Others have come to believe that disco remained a major force in the world of dance music even after the rise of house—a conviction that can persist only because the world of dance music exists in some ways in a cultural bubble. The album most responsible for the prevalence of this idea among modern fans is Metro Area's self-titled debut, which came out in 2002. Metro Area have admitted that their big club hit from that record, "Miura," draws from Lipps Inc.'s "Funkytown"—one of the last disco number ones in 1980—and their stylistic referents seem to start there and move chronologically forward, creating a persuasive picture of an alternate universe where disco is the common ancestor of every present-day form of dance music.

Disco's image has also gotten a makeover from a pair of books: Bill Brewster and Frank Broughton's general disc-jockey history Last Night a DJ Saved My Life (2000) and Tim Lawrence's Love Saves the Day (2004), which focuses on 70s New York nightlife, in particular David Mancuso's club the Loft and the Paradise Garage, a gargantuan Manhattan space presided over by Larry Levan, widely considered the greatest club DJ ever. Both establishments were members only: easy to get into if you knew the right people, but not an option on Joe and Jane Clubber's list. By allowing their readers to vicariously experience the atmosphere of those storied venues, Brewster/Broughton and Lawrence opened up disco's inner circle to a new generation—and even better, they included actual DJ playlists from the era, giving diligently nerdy listeners plenty of ready-made entry points.

Just as important, those books emphasized disco's birth as an underground phenomenon, not its reign as the behemoth it became, which helped give it cachet with the kind of record collectors who, in an earlier era, might have belonged to the Sub Pop Singles Club and sneered at the very idea of listening to disco. For some of those collectors, disco's reputation as the most insidious, annoying, impossible-to-get-away-from pop music ever made, the epitome of populism gone wrong, was turned on its head. Now, people who were batting at teething rings when Van McCoy died were insisting that disco was not, in fact, an airy free-for-all that invited grandma to dance along to "YMCA," but instead a cult canon whose deepest pleasures could only be truly understood by the chosen few.

Of course, neither way of looking at things is new. Disco did emerge from an underground, and plenty of popular disco was terrible. Nevertheless, too often this dichotomy leads to a version of that old indie-rock attitude: if it's popular, it isn't "real." Preferring disco-the-music to disco-the-epoch is one thing. Pretending disco-the-epoch doesn't exist, or doesn't count, is another. "People don't believe me when I tell them how impossible it was to get non-bellbottom pants in 1977!" comics artist Daniel Clowes said in a 1999 interview, republished last year in a collection edited by Ken Parille and Isaac Cates. "It was literally impossible. I had to have them made, get girls to sew them for me. You can't imagine how that would be your only choice."

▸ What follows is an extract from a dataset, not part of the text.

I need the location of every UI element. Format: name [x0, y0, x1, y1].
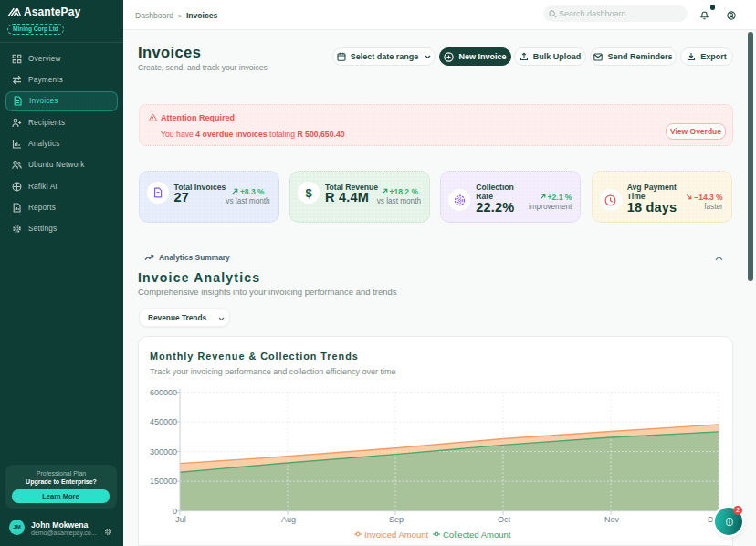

So it means something that A Complete Introduction to Disco: 1970-1980, a four-CD box compiled by Mark Wood and released overseas by Universal this summer, is the first fully licensed major-label disco box set to so successfully straddle the line between mainstream and underground. (It never came out stateside, but I found an import copy in December.) The truth is, it's the first one to try—the widespread adoption of the disco-purist sensibility postdates the heyday of the major-label box set, which ended in 2002 or so. But its holistic approach nonetheless represents a breakthrough—no previous release of this kind has been assembled with an ear to the playlists reprinted in Last Night and Love Saves the Day as well as the Billboard charts. Maybe that's less meaningful now that physical media seem destined to survive merely as fetish items—as the idea of "owning" content gets blurrier, the significance of "releasing" it can only drop. But chances are your bitchin' .zip file of mondo obscuro disco (which I totally want a link to) isn't going to tell me as much about the music in its time and place as this box does.

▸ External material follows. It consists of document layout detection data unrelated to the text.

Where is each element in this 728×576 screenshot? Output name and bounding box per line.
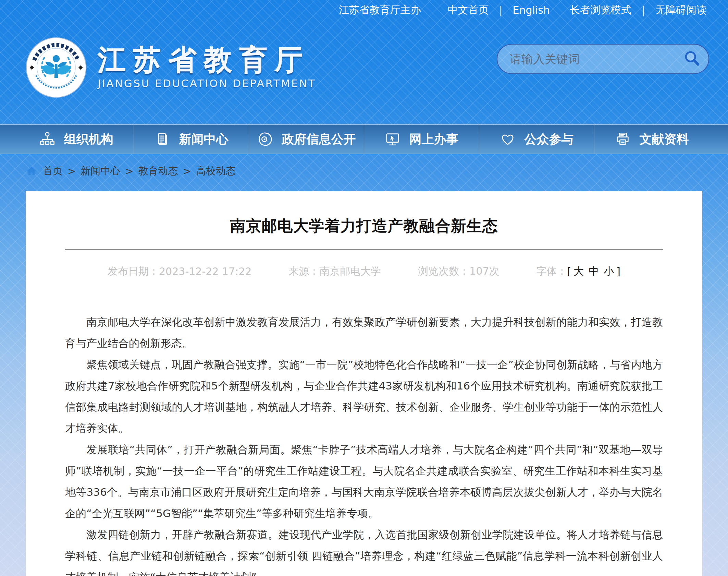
chinese-home-link[interactable]: 中文首页 [447,3,489,17]
news-doc-icon [155,131,170,147]
bracket-close: ] [616,265,620,277]
nav-label: 组织机构 [64,131,113,148]
online-services-icon [385,131,400,147]
source: 来源： 南京邮电大学 [288,264,381,278]
top-links-left-group: 中文首页 | English [447,3,550,17]
jiangsu-education-emblem-logo [26,37,87,98]
breadcrumb: 首页 > 新闻中心 > 教育动态 > 高校动态 [26,164,728,179]
article-title: 南京邮电大学着力打造产教融合新生态 [65,216,663,236]
search-icon [683,63,701,69]
publish-date-value: 2023-12-22 17:22 [159,265,251,277]
breadcrumb-separator: > [125,165,133,177]
site-header: 江苏省教育厅 JIANGSU EDUCATION DEPARTMENT [0,16,728,124]
search-box [497,44,709,74]
search-button[interactable] [682,49,702,69]
home-icon[interactable] [26,165,37,177]
site-title: 江苏省教育厅 [98,45,316,75]
org-chart-icon [39,131,55,147]
brand-block: 江苏省教育厅 JIANGSU EDUCATION DEPARTMENT [98,45,316,89]
font-size-label: 字体： [536,264,567,278]
article-meta: 发布日期： 2023-12-22 17:22 来源： 南京邮电大学 浏览次数： … [65,264,663,278]
top-links-right-group: 长者浏览模式 | 无障碍阅读 [570,3,707,17]
article-paragraph: 发展联培“共同体”，打开产教融合新局面。聚焦“卡脖子”技术高端人才培养，与大院名… [65,439,663,524]
archive-printer-icon [615,131,631,147]
publish-date-label: 发布日期： [108,264,159,278]
nav-label: 网上办事 [409,131,459,148]
nav-item-news-center[interactable]: 新闻中心 [134,125,249,154]
search-input[interactable] [510,52,682,66]
breadcrumb-item-home[interactable]: 首页 [43,164,63,178]
article-paragraph: 激发四链创新力，开辟产教融合新赛道。建设现代产业学院，入选首批国家级创新创业学院… [65,524,663,576]
source-label: 来源： [288,264,319,278]
breadcrumb-item-education-news[interactable]: 教育动态 [138,164,178,178]
font-size-small-button[interactable]: 小 [604,264,614,278]
font-size-medium-button[interactable]: 中 [589,264,599,278]
english-link[interactable]: English [513,4,550,16]
nav-label: 文献资料 [640,131,689,148]
breadcrumb-separator: > [67,165,76,177]
nav-label: 新闻中心 [179,131,229,148]
title-divider [65,249,663,250]
elder-mode-link[interactable]: 长者浏览模式 [570,3,631,17]
nav-label: 政府信息公开 [282,131,356,148]
main-navigation: 组织机构 新闻中心 政府信息公开 [0,124,728,154]
article-body: 南京邮电大学在深化改革创新中激发教育发展活力，有效集聚政产学研创新要素，大力提升… [65,311,663,576]
nav-item-documents[interactable]: 文献资料 [594,125,709,154]
font-size-large-button[interactable]: 大 [573,264,584,278]
nav-item-public-participation[interactable]: 公众参与 [479,125,594,154]
sponsor-link[interactable]: 江苏省教育厅主办 [338,3,421,17]
nav-item-online-services[interactable]: 网上办事 [364,125,479,154]
view-count: 浏览次数： 107次 [418,264,499,278]
separator: | [642,4,645,16]
nav-item-organization[interactable]: 组织机构 [19,125,134,154]
heart-icon [500,131,516,147]
top-utility-bar: 江苏省教育厅主办 中文首页 | English 长者浏览模式 | 无障碍阅读 [0,0,728,16]
breadcrumb-item-news-center[interactable]: 新闻中心 [81,164,120,178]
article-paragraph: 南京邮电大学在深化改革创新中激发教育发展活力，有效集聚政产学研创新要素，大力提升… [65,311,663,354]
accessibility-link[interactable]: 无障碍阅读 [655,3,707,17]
article-paragraph: 聚焦领域关键点，巩固产教融合强支撑。实施“一市一院”校地特色化合作战略和“一技一… [65,354,663,439]
view-count-value: 107次 [469,264,499,278]
bracket-open: [ [567,265,571,277]
nav-label: 公众参与 [525,131,574,148]
publish-date: 发布日期： 2023-12-22 17:22 [108,264,251,278]
source-value: 南京邮电大学 [319,264,381,278]
font-size-controls: 字体： [ 大 中 小 ] [536,264,620,278]
nav-item-gov-info-disclosure[interactable]: 政府信息公开 [249,125,364,154]
site-subtitle: JIANGSU EDUCATION DEPARTMENT [98,77,316,89]
info-disclosure-icon [257,131,273,147]
separator: | [499,4,502,16]
article-card: 南京邮电大学着力打造产教融合新生态 发布日期： 2023-12-22 17:22… [26,191,702,576]
breadcrumb-separator: > [183,165,191,177]
view-count-label: 浏览次数： [418,264,469,278]
breadcrumb-item-university-news[interactable]: 高校动态 [196,164,236,178]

It's useful to compare A Complete Introduction to Rhino's late-90s The Disco Box, which took its inspiration primarily from the pop charts. Focusing narrowly on hits downplays the motivation behind the music. A disco record may shoot for number one, or it may never travel further than the crates of five of the producer's friends, but in pretty much every case the goal is to move a crowd. What hit the charts wasn't always what people were dancing to, and A Complete Introduction takes that into account. There's enough here for any pop fan: nine number ones and a total of 18 top tens out of 64 tracks, not counting British, R&B, or club chart placements. But there are also DJ favorites that never get a look-in on collections like Rhino's: El Coco's almost absurdly bubbly Eurodisco confection "Cocomotion" and Bionic Boogie's ultraplush "Risky Changes" provide an invigorating new context for cast-in-stone selections like Donna Summer's "I Feel Love" and Sylvester's "You Make Me Feel (Mighty Real)."

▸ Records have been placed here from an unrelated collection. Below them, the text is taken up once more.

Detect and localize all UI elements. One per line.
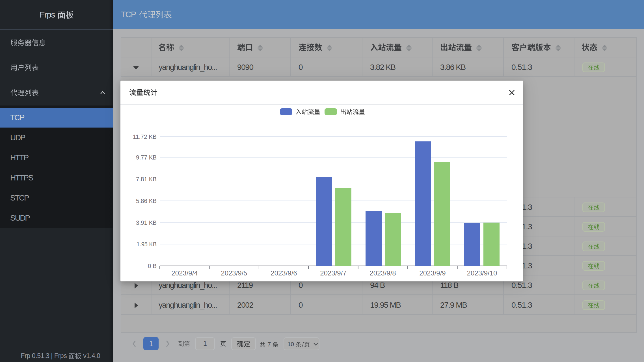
svg-text:2023/9/6: 2023/9/6 xyxy=(271,269,297,277)
svg-text:9.77 KB: 9.77 KB xyxy=(136,154,157,161)
svg-text:2023/9/5: 2023/9/5 xyxy=(221,269,247,277)
svg-text:3.91 KB: 3.91 KB xyxy=(136,219,157,226)
svg-text:5.86 KB: 5.86 KB xyxy=(136,197,157,204)
svg-text:2023/9/8: 2023/9/8 xyxy=(369,269,396,277)
svg-text:11.72 KB: 11.72 KB xyxy=(133,133,157,140)
svg-text:2023/9/10: 2023/9/10 xyxy=(467,269,497,277)
svg-text:2023/9/9: 2023/9/9 xyxy=(419,269,446,277)
svg-text:1.95 KB: 1.95 KB xyxy=(137,241,157,248)
svg-text:2023/9/4: 2023/9/4 xyxy=(171,269,198,277)
svg-text:2023/9/7: 2023/9/7 xyxy=(320,269,346,277)
svg-text:7.81 KB: 7.81 KB xyxy=(136,176,157,183)
svg-text:0 B: 0 B xyxy=(148,262,157,270)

The box's first disc, "Motown, Philly, Funk and the Roots of Disco," demonstrates its unique alchemy. Many of the songs are familiar, but hearing them in this sequence teaches you things. The pheromonal strings of the Love Unlimited Orchestra's "Love's Theme" kick it off with a Technicolor flourish that establishes the box's aesthetic base. All these years later, you can understand why music critics hated Barry White, the song's producer, in 1973—you really do hear elevator music in it. Yet today, there's something poignant about that. Music fans now are acclimated to a phenomenally wide range of genres that's getting wider all the time. In public places, you almost always hear the original hits; there's not much call for elevator music anymore. Because it's no longer oppressively ubiquitous, listeners are free to take pleasure in it.

"Love's Theme" is a DJ-perfect setup for the O'Jays' 1972 hit "Back Stabbers." Peter Shapiro's brilliant disco history, Turn the Beat Around (2005), discusses "Back Stabbers" as part of the continuum of protest soul (and it belongs there), but hearing it after "Love's Theme" highlights the O'Jays' silkiness—those floating Philly strings, that suave Latin bounce in the rhythm. Its in-the-clouds feel—rich with billows of violin, mellow brass, and lush vocal harmony—is the terrain the box explores most thoroughly. It's evident on tracks as raw with feeling as Gloria Gaynor's "Never Can Say Goodbye" or Candi Staton's "Young Hearts Run Free" and as free-spirited as the Crown Heights Affair's splashy Moog-led instrumental "Dreaming a Dream" or Shalamar's blissful "Take That to the Bank," which features the most hypnotic hi-hats ever recorded.

More significant, A Complete Introduction demonstrates that this plush aesthetic—the sound of framed gold records and piles of cocaine—occurs not just in the Gaynor and Staton hits but also in crate-digger's obscurities like the Crown Heights Affair cut and Slick's "Space Bass." Perhaps these insightful curatorial decisions—and the fact that they've taken place under the umbrella of a major label, hardly an institution with a reputation for clear thinking—are evidence that the mid-2000s record-nerd backlash to the late-1970s popular backlash has, like its predecessor, been absorbed by the continued vigor of disco itself.